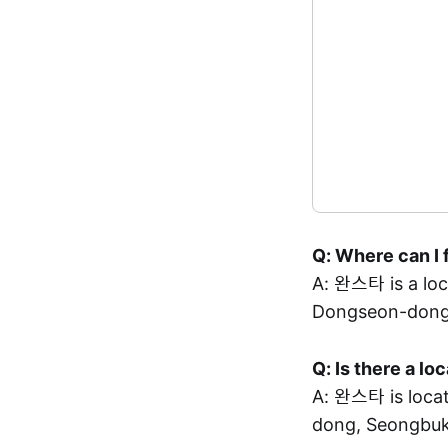
Q: Where can I 
A: 완스타 is a l
Dongseon-dong,
Q: Is there a l
A: 완스타 is loc
dong, Seongbuk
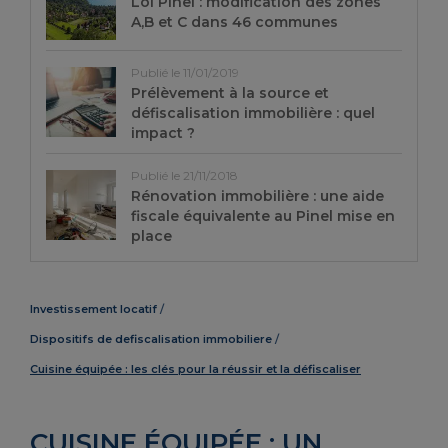
Loi Pinel : modification des zones
A,B et C dans 46 communes
Publié le 11/01/2019
Prélèvement à la source et
défiscalisation immobilière : quel
impact ?
Publié le 21/11/2018
Rénovation immobilière : une aide
fiscale équivalente au Pinel mise en
place
Investissement locatif
Dispositifs de defiscalisation immobiliere
Cuisine équipée : les clés pour la réussir et la défiscaliser
CUISINE ÉQUIPÉE : UN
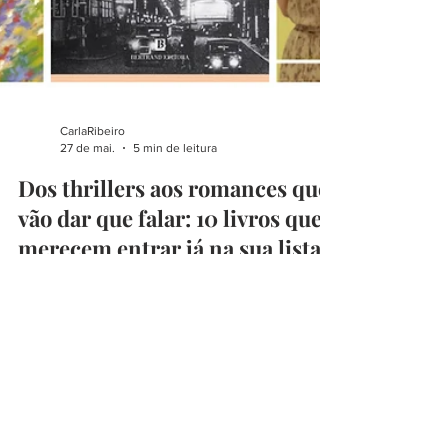
CarlaRibeiro
27 de mai.
5 min de leitura
Dos thrillers aos romances que
vão dar que falar: 10 livros que
merecem entrar já na sua lista
de leituras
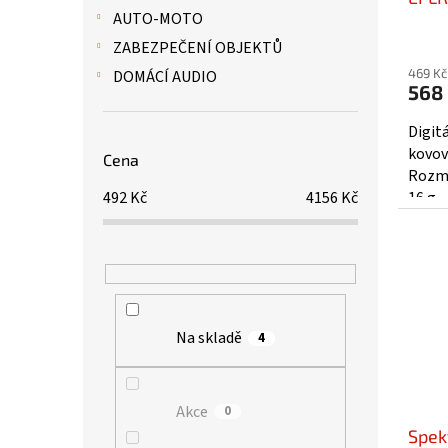
AUTO-MOTO
ZABEZPEČENÍ OBJEKTŮ
469 Kč
DOMÁCÍ AUDIO
568
Digit
kovov
Cena
Rozmě
492
Kč
4156
Kč
16 g.
Na skladě
4
Akce
0
Spek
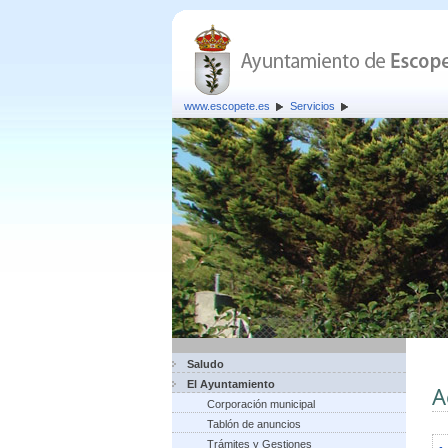
www.escopete.es
Servicios
Saludo
El Ayuntamiento
A
Corporación municipal
Tablón de anuncios
Trámites y Gestiones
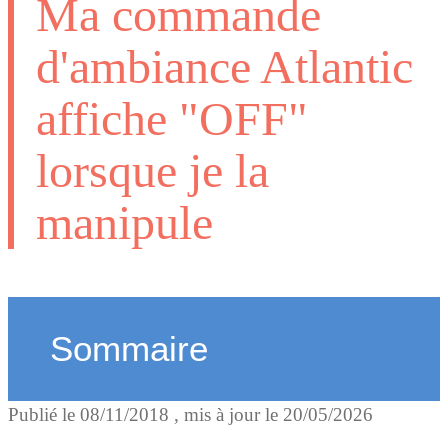
Ma commande
d'ambiance Atlantic
affiche "OFF"
lorsque je la
manipule
Sommaire
Publié le
08/11/2018
, mis à jour le
20/05/2026
Pourquoi mon thermostat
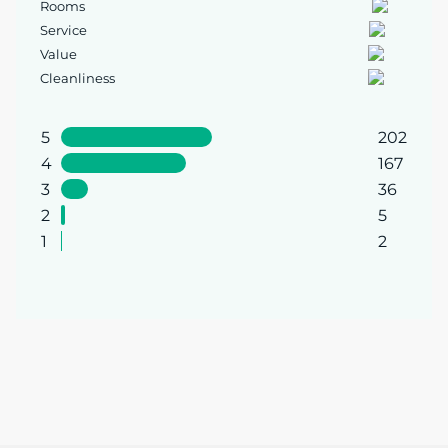
Rooms
Service
Value
Cleanliness
5
202
4
167
3
36
2
5
1
2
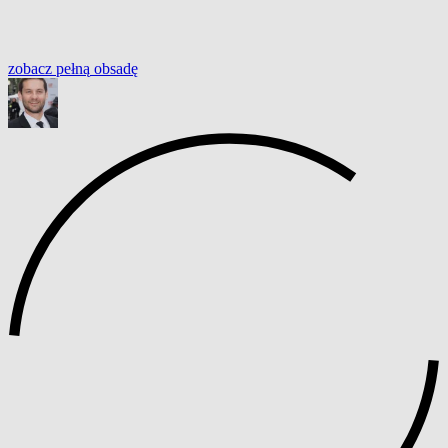
zobacz
pełną
obsadę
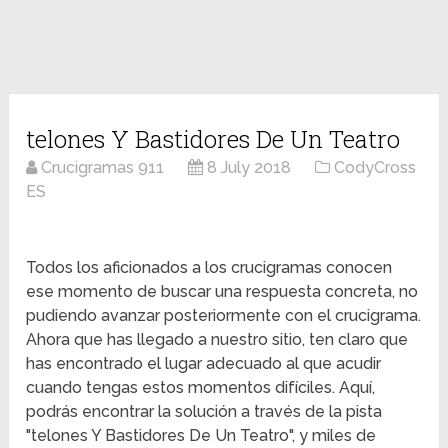
telones Y Bastidores De Un Teatro
Crucigramas 911
8 July 2018
CodyCross
ES
Todos los aficionados a los crucigramas conocen
ese momento de buscar una respuesta concreta, no
pudiendo avanzar posteriormente con el crucigrama.
Ahora que has llegado a nuestro sitio, ten claro que
has encontrado el lugar adecuado al que acudir
cuando tengas estos momentos difíciles. Aquí,
podrás encontrar la solución a través de la pista
"telones Y Bastidores De Un Teatro", y miles de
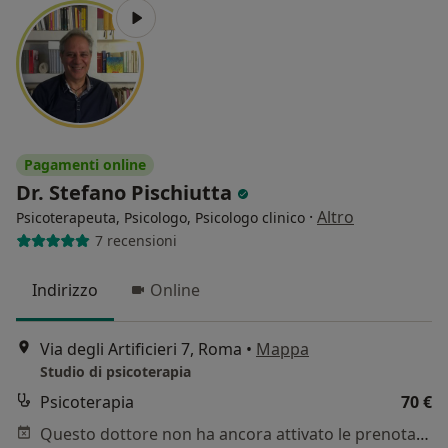
Pagamenti online
Dr. Stefano Pischiutta
·
Altro
Psicoterapeuta, Psicologo, Psicologo clinico
7 recensioni
Indirizzo
Online
Via degli Artificieri 7, Roma
•
Mappa
Studio di psicoterapia
Psicoterapia
70 €
Questo dottore non ha ancora attivato le prenotazioni online presso questo indirizzo.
_ _ _ _ _ _ _
- Activity
A verbatim transcription of the listing is expected, with no pictures included.

- Solution for this problem
Q: Where can I 
A: 완스타 is a l
Dongseon-dong,
Q: Is there a l
A: 완스타 is loc
dong, Seongbuk
Loi Pinel : modification des zones
A,B et C dans 46 communes
Publié le 11/01/2019
Prélèvement à la source et
défiscalisation immobilière : quel
impact ?
Publié le 21/11/2018
Rénovation immobilière : une aide
fiscale équivalente au Pinel mise en
place
Investissement locatif
Dispositifs de defiscalisation immobiliere
Cuisine équipée : les clés pour la réussir et la défiscaliser
CUISINE ÉQUIPÉE : UN
CarlaRibeiro
27 de mai.
5 min de leitura
Dos thrillers aos romances que
vão dar que falar: 10 livros que
merecem entrar já na sua lista
de leituras
AUTO-MOTO
ZABEZPEČENÍ OBJEKTŮ
469 Kč
DOMÁCÍ AUDIO
568
Digit
kovov
Cena
Rozmě
492
Kč
4156
Kč
16 g.
Na skladě
4
Akce
0
Spek
www.escopete.es
Servicios
Saludo
El Ayuntamiento
A
Corporación municipal
Tablón de anuncios
Trámites y Gestiones
Ma commande
d'ambiance Atlantic
affiche "OFF"
lorsque je la
manipule
Sommaire
Publié le
08/11/2018
, mis à jour le
20/05/2026
Pourquoi mon thermostat
Rooms
Service
Value
Cleanliness
5
202
4
167
3
36
2
5
1
2
zobacz
pełną
obsadę
telones Y Bastidores De Un Teatro
Crucigramas 911
8 July 2018
CodyCross
ES
Todos los aficionados a los crucigramas conocen
ese momento de buscar una respuesta concreta, no
pudiendo avanzar posteriormente con el crucigrama.
Ahora que has llegado a nuestro sitio, ten claro que
has encontrado el lugar adecuado al que acudir
cuando tengas estos momentos difíciles. Aquí,
podrás encontrar la solución a través de la pista
"telones Y Bastidores De Un Teatro", y miles de
Pagamenti online
Dr. Stefano Pischiutta
·
Altro
Psicoterapeuta, Psicologo, Psicologo clinico
7 recensioni
Indirizzo
Online
Via degli Artificieri 7, Roma
•
Mappa
Studio di psicoterapia
Psicoterapia
70 €
Questo dottore non ha ancora attivato le prenotazioni online presso questo indirizzo.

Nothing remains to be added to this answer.